We looked at the age of onset of each disease in each trait pair and classified the antagonistic regions into 3 classes, early versus early, early versus late and late versus late. We observed that among the 168 disease trait pairs, 115 (68%) of them are affected by the pleiotropic conflict that occurs only late in life. This is followed by 51 (30%) genetic regions associated with conflict between early-onset and late-onset diseases, consistent with the widely studied antagonistic pleiotropy phenomenon (Fig. 5a). Examining regions affecting pairs of traits with onset early and late in life, we observed that one third of the loci are linked to genes related to the immune system, which is consistent with our gene set enrichment results.
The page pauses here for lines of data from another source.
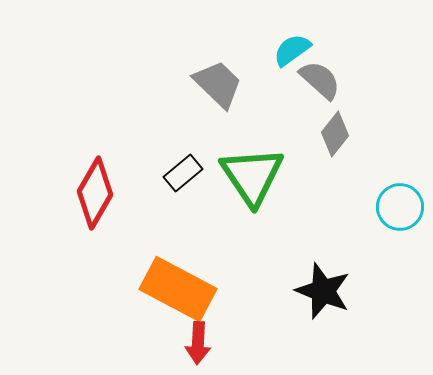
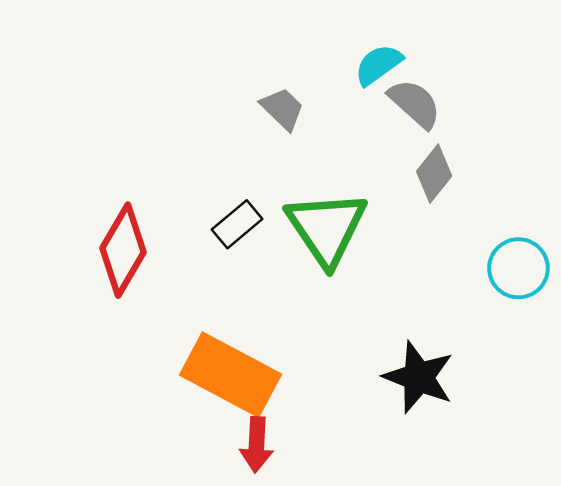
gray trapezoid: (218, 84) -> (282, 109), size x0.7

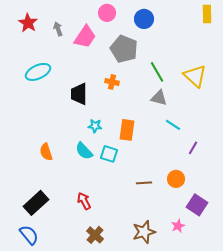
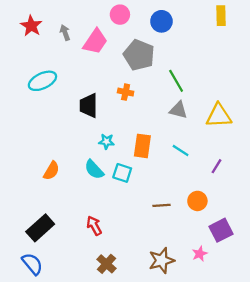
yellow rectangle: (207, 14) -> (221, 16), moved
yellow triangle: (195, 76) -> (219, 116), moved, turned -45
cyan line: (173, 125) -> (181, 150), moved
orange semicircle: (46, 152) -> (51, 171), turned -132
purple square: (197, 205) -> (221, 230), turned 30

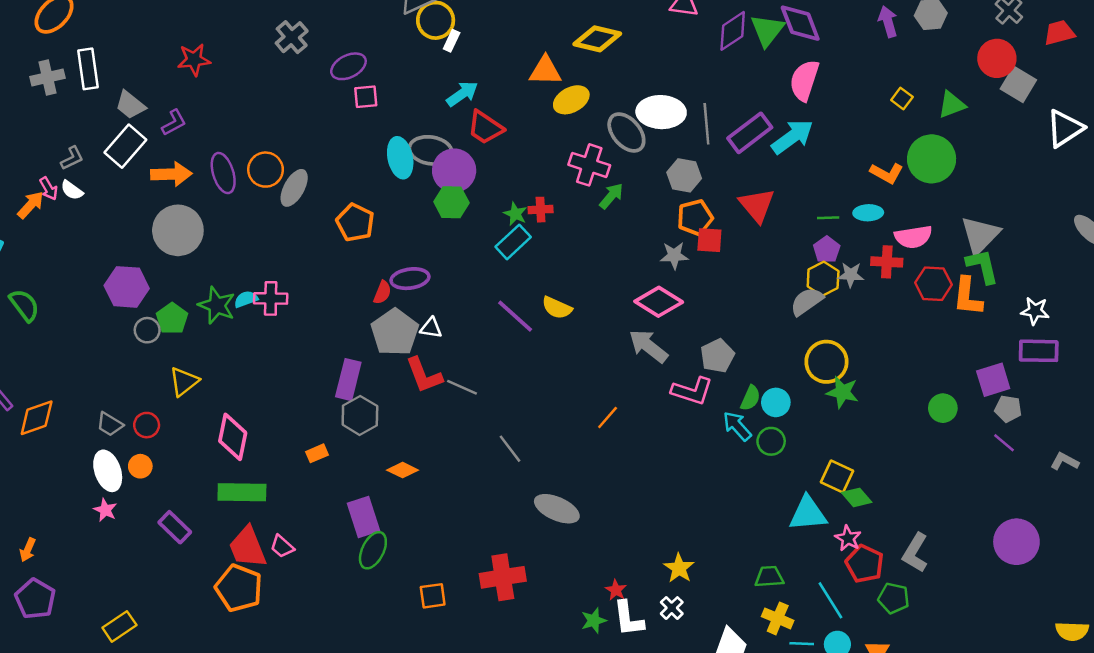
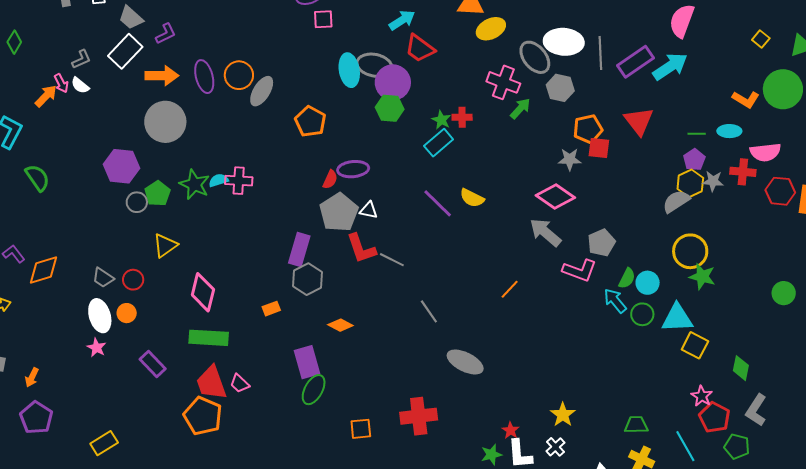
gray hexagon: (684, 175) -> (560, 88), moved
green diamond: (857, 497) -> (741, 368), moved, turned 50
cyan triangle: (808, 514) -> (677, 318), moved

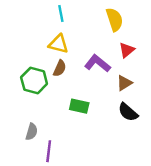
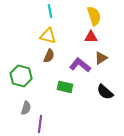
red triangle: (127, 50) -> (91, 37), moved, turned 40
purple L-shape: (97, 63) -> (80, 65), moved
green hexagon: (34, 80) -> (21, 76), moved
brown triangle: (124, 83) -> (101, 58), moved

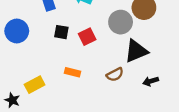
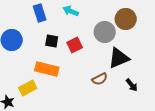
orange rectangle: (73, 72) -> (47, 69), moved, size x1.6
black arrow: (151, 81) -> (132, 85), turned -112

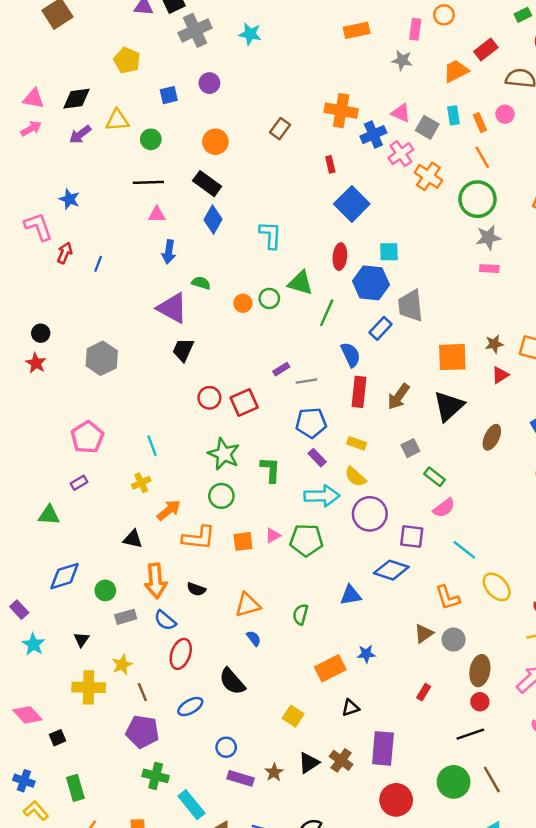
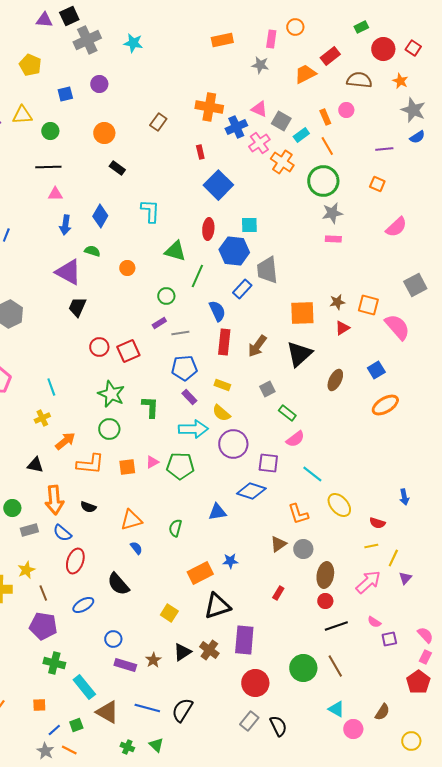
cyan rectangle: (454, 115) -> (301, 135), moved, turned 63
black rectangle: (207, 184) -> (117, 168), moved, size x0.7
blue diamond: (213, 219) -> (100, 216), moved
green circle: (269, 298) -> (166, 296), moved
black triangle: (351, 708) -> (217, 606), size x1.8
black line: (470, 734) -> (336, 626), moved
A subset of examples is shown in Fig. 5b. For example, we identified several genetic variants that discordantly affect immune-related diseases and malignant neoplasms. The SNP rs5743618 (A) is associated with decreased risk of asthma and hay fever and is also associated with an increased risk of breast cancer. Another interesting SNP is rs3087234 (A) in the CTLA4 gene, which encodes a protein on T cells that regulates immune responses, significantly associated with a lower risk of autoimmune diseases, including Type 1 diabetes and myxoedema, but a higher risk of basal cell carcinoma. Similarly, this was also observed in the TICAM1 gene, which mediates TLR signalling pathways. The SNP rs7254729 (C) was identified to be associated with a lower risk of thyroid autoimmune disease but a higher risk of basal cell carcinoma.

Fig 5.
  • Download figure
  • Open in new tab
Fig 5. Antagonistic regions affect disease pairs in late-late and early-late age of onset patterns.

(a) The number of disease pairs identified at different age groups. The circle size indicates the number of disease pairs in each age group pair. Early-early, early-late and late-late pairs are highlighted in different colors. (b) Selected examples showing antagonistic regions affect life-history traits. Diseases/traits affected by the genomic region in opposite directions are marked in black and blue.

Hormones have been implicated to have conflicting effects and exhibit trade-offs on traits that occur at different life stages38. We observed that some genetic variants that play a role in the reproductive system have opposite effects on traits occurring at different life stages. These include: rs11031005 (T), close to the FSHB gene and is associated with early age at first birth. However, it is associated with a higher risk of genitourinary system diseases and early age at natural menopause. This suggests genetic variant associated with late reproductive behaviour is beneficial to ovarian ageing, potentially mediated by hormones. Genetic variants at/nearby WNT4 locus were associated with discordant risk of endometriosis and female genital prolapse, which occur at early and late stages of life. The WNT4 protein is responsible for the production of androgens and the development of the female reproductive system. We also identified an intronic SNP rs17601876 (G) in CYP19A1 that is associated with higher heel bone density and a higher risk of endometrial cancer. CYP19A1 is involved in the conversion of androgens to estrogen, which is involved in bone growth. Taken together, these indicate that hormone-related genes play an antagonistic role in the early and late stages of life.

Discussion

Understanding pleiotropic regions having conflicting effects on different diseases is important for human health, especially drug development39. Our study has demonstrated that antagonistic variants for human contemporary diseases are widespread throughout the genome. In this study, we leverage GWAS results and multiple population genetic metrics to characterise antagonistic regions and found that putative causal antagonistic SNPs are more differentiated across populations. Many of these genomic regions affect life history traits.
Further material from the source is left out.